Moreover, the court, relying on the Supreme Court's opinion in INS v. Delgado, 466 U.S. 210 (1984), concluded that the fact that the agents were blocking the ramp while petitioners disembarked from the plane did not make the encounter a stop or seizure meriting 4th Amendment protections. Just as Delgado had held that INS agents' presence at factory doors, in order to ensure that all persons inside the factories were questioned, was not a seizure, the agents' presence at the ramp here was not a seizure since the agents' conduct "should have given respondents no reason to believe that they would be detained if they gave truthful answers to the questions put to them or if they simply refused to answer." Delgado at 218.

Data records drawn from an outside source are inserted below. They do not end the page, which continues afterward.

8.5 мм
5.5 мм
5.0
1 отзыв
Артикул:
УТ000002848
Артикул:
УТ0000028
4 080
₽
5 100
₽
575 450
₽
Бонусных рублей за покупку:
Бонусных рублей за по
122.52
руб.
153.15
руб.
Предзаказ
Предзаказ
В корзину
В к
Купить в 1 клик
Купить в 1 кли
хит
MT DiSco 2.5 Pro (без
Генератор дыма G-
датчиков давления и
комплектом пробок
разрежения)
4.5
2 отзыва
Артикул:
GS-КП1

Although the court did not find a 4th Amendment violation in the case at hand, it did - citing its decision in Almeida-Amaral v. Gonzales, 461 F.3d 231 (2d Cir. 2006) - acknowledge that, under Lopez-Mendoza, exclusion of evidence would be appropriate if record evidence established an egregious violation that was fundamentally unfair or a violation that undermined the reliability of the evidence in dispute. The court also cited its decision earlier this year in Melnitsenko v. Mukasey, 517 F.3d 42 (2d Cir. 2008) for the proposition that a seizure that was not especially severe might nevertheless qualify as an egregious violation if the stop were based on race. The court left open the question of whether use of the INS Protocol in place - which used criteria including "Mestizo physical appearance" and choice of flight - would constitute an egregious violation warranting exclusion, declining to consider this question since petitioners had not been seized. The court noted:
In addition, although the IJ and IA both concluded that there was nothing unreasonable or egregious about the encounter between
petitioners and the immigration officials, the affidavit of the special agent in charge of the operation indicates that “[i]n determining who would be identified for questioning, the protocol dictated that
Agents look for passengers” who, inter alia, had a “Mestizo physical appearance.”

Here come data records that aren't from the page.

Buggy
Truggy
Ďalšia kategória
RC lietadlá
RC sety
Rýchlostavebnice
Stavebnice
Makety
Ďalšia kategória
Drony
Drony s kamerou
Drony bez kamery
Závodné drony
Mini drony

The 2nd Circuit considered this PFR in which petitioner argued that the procedure for reinstating a prior order of removal (1) is not authorized by statute, and (2) violated his right to due process. The court disposed of both claims, relying heavily on its decision earlier this year in Garcia-Villeda v. Mukasey, 531 F.3d 141 (2nd Cir. 2008). In addition to citing Garcia-Villeda, the court held that petitioner here, who had elected not to contest the predicate facts underlying the reinstatement order before the agency or in his petition (rather than conceding them as had the petitioner in Garcia-Villeda), could not claim that the procedures in place violated his due process rights. Petition for review denied.